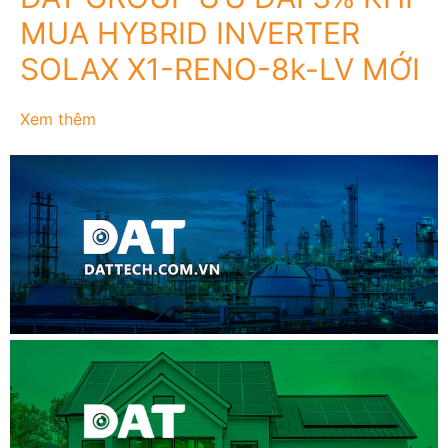
MUA HYBRID INVERTER
SOLAX X1-RENO-8k-LV MỚI
Xem thêm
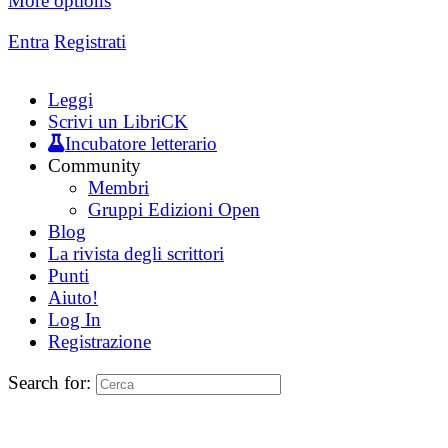
More options
Entra
Registrati
Leggi
Scrivi un LibriCK
Incubatore letterario
Community
Membri
Gruppi Edizioni Open
Blog
La rivista degli scrittori
Punti
Aiuto!
Log In
Registrazione
Search for:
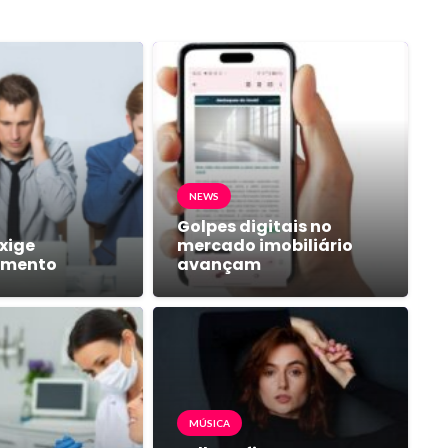
NEWS
Golpes digitais no
xige
mercado imobiliário
amento
avançam
MÚSICA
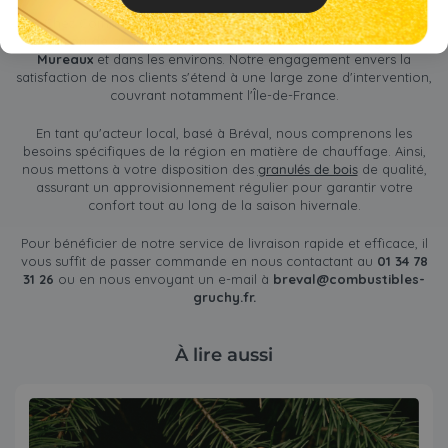
Chez Combustibles Gruchy, nous assurons un
service de
livraison de granulés de bois et de bois de chauffage aux
Mureaux
et dans les environs. Notre engagement envers la
satisfaction de nos clients s'étend à une large zone d'intervention,
couvrant notamment l'Île-de-France.
En tant qu'acteur local, basé à Bréval, nous comprenons les
besoins spécifiques de la région en matière de chauffage. Ainsi,
nous mettons à votre disposition des
granulés de bois
de qualité,
assurant un approvisionnement régulier pour garantir votre
confort tout au long de la saison hivernale.
Pour bénéficier de notre service de livraison rapide et efficace, il
vous suffit de passer commande en nous contactant au
01 34 78
31 26
ou en nous envoyant un e-mail à
breval@combustibles-
gruchy.fr
.
À lire aussi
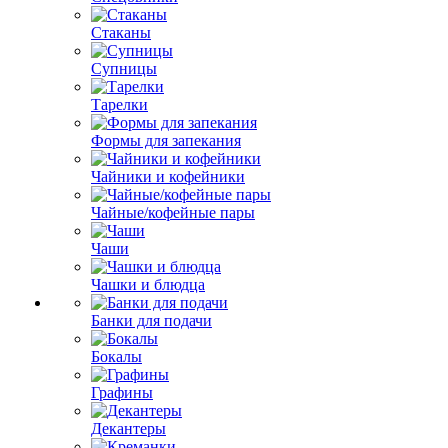
Стаканы
Супницы
Тарелки
Формы для запекания
Чайники и кофейники
Чайные/кофейные пары
Чаши
Чашки и блюдца
Банки для подачи
Бокалы
Графины
Декантеры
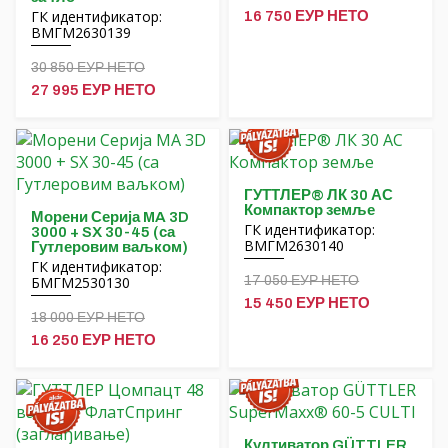
ГК идентификатор:
16 750 ЕУР НЕТО
ВМГМ2630139
30 850 ЕУР НЕТО
27 995 ЕУР НЕТО
ГУТТЛЕР® ЛК 30 АС
Компактор земље
Морени Серија MA 3D
ГК идентификатор:
3000 + SX 30-45 (са
ВМГМ2630140
Гутлеровим ваљком)
ГК идентификатор:
БМГМ2530130
17 050 ЕУР НЕТО
15 450 ЕУР НЕТО
18 000 ЕУР НЕТО
16 250 ЕУР НЕТО
Култиватор GÜTTLER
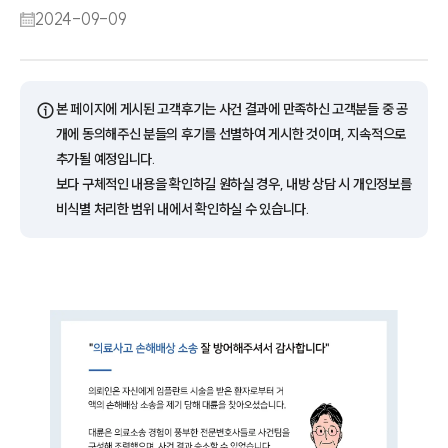
2024-09-09
ⓘ
본 페이지에 게시된 고객후기는 사건 결과에 만족하신 고객분들 중 공
개에 동의해주신 분들의 후기를 선별하여 게시한 것이며, 지속적으로
추가될 예정입니다.
보다 구체적인 내용을 확인하길 원하실 경우, 내방 상담 시 개인정보를
비식별 처리한 범위 내에서 확인하실 수 있습니다.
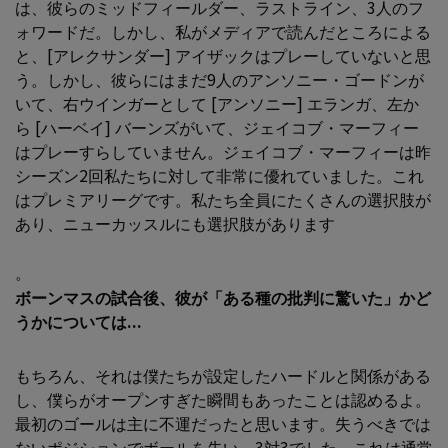
は、彼らのミッドフィールダー、ラストライン、3人のフ
ォワードだ。しかし、私がメディアで読んだところによる
と、[アレクサンダー] アイザックはプレーしていないと思
う。しかし、彼らにはまだ9人のアンソニー・ゴードンが
いて、右ウインガーとして [アンソニー] エランガ、左か
ら [ハーベイ] バーンズがいて、ジェイコブ・マーフィー
はプレーすらしていません。ジェイコブ・マーフィーは昨
シーズン2回私たちに対して非常に優れていました。これ
はプレミアリーグです。私たち全員にたくさんの選択肢が
あり、ニューカッスルにも選択肢があります
。
ボーンマスの試合後、彼が「ある種の批判に驚いた」かど
うかについては...
もちろん、それは僕たちが設定したハードルと関係がある
し、僕らがオープンすぎた瞬間もあったことは認めるよ。
最初のゴールは主に不運だったと思います。失うべきでは
ないポジションでボールを失い、3対3でした。これは通常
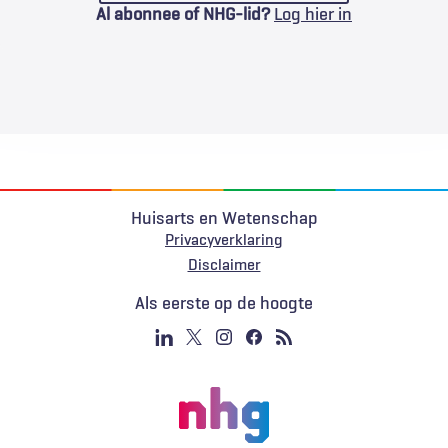
Al abonnee of NHG-lid?
Log hier in
Huisarts en Wetenschap
Privacyverklaring
Voet
Disclaimer
Als eerste op de hoogte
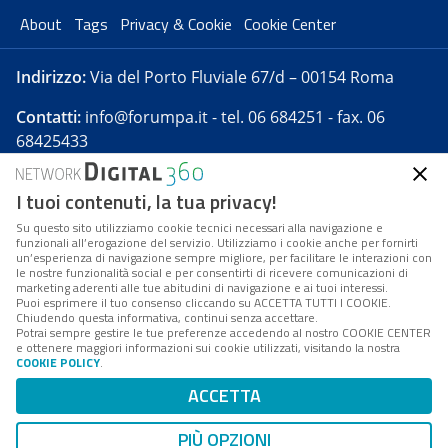
About
Tags
Privacy & Cookie
Cookie Center
Indirizzo:
Via del Porto Fluviale 67/d – 00154 Roma
Contatti:
info@forumpa.it
- tel. 06 684251 - fax. 06
68425433
I tuoi contenuti, la tua privacy!
Forumpa.it
è una pubblicazione telematica iscritta
presso Registro della stampa del Tribunale di Roma -
Su questo sito utilizziamo cookie tecnici necessari alla navigazione e
funzionali all’erogazione del servizio. Utilizziamo i cookie anche per fornirti
Reg. n. 182 del 2 maggio 2008 - Direttore resp. Michela
un’esperienza di navigazione sempre migliore, per facilitare le interazioni con
Stentella
le nostre funzionalità social e per consentirti di ricevere comunicazioni di
marketing aderenti alle tue abitudini di navigazione e ai tuoi interessi.
FPA s.r.l. è società soggetta a Direzione e
Puoi esprimere il tuo consenso cliccando su ACCETTA TUTTI I COOKIE.
Coordinamento da parte di Digital360 S.p.A. - FPA s.r.l.
Chiudendo questa informativa, continui senza accettare.
Potrai sempre gestire le tue preferenze accedendo al nostro COOKIE CENTER
è un'azienda certificata per il sistema di management
e ottenere maggiori informazioni sui cookie utilizzati, visitando la nostra
COOKIE POLICY
.
di qualità SQS (ISO 9001)
Codice Fiscale/Partita IVA n. 10693191008 - R.E.A. Roma
ACCETTA
n. 1249791. ISP AWS
PIÙ OPZIONI
Mappa del sito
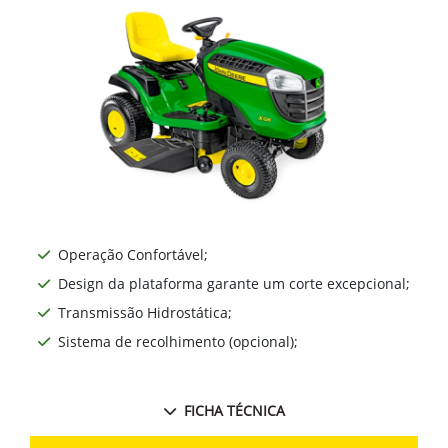
Operação Confortável;
Design da plataforma garante um corte excepcional;
Transmissão Hidrostática;
Sistema de recolhimento (opcional);
FICHA TÉCNICA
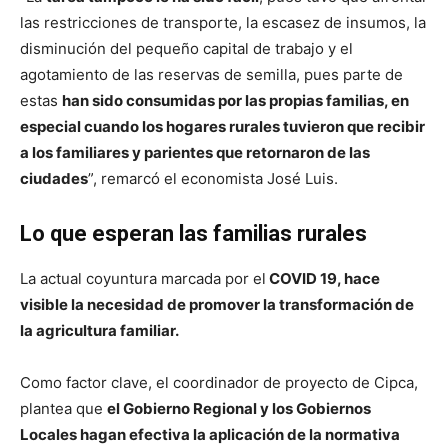
las restricciones de transporte, la escasez de insumos, la
disminución del pequeño capital de trabajo y el
agotamiento de las reservas de semilla, pues parte de
estas
han sido consumidas por las propias familias, en
especial cuando los hogares rurales tuvieron que recibir
a los familiares y parientes que retornaron de las
ciudades
”, remarcó el economista José Luis.
Lo que esperan las familias rurales
La actual coyuntura marcada por el
COVID 19, hace
visible la necesidad de promover la transformación de
la agricultura familiar.
Como factor clave, el coordinador de proyecto de Cipca,
plantea que
el Gobierno Regional y los Gobiernos
Locales hagan efectiva la aplicación de la normativa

══════════════════════════════

REQUIREMENT => Look above for lines with the word "livraison" and copy them all.

REPLY TO THE TASK =>
livraison de granulés de bois et de bois de chauffage aux
Pour bénéficier de notre service de livraison rapide et efficace, il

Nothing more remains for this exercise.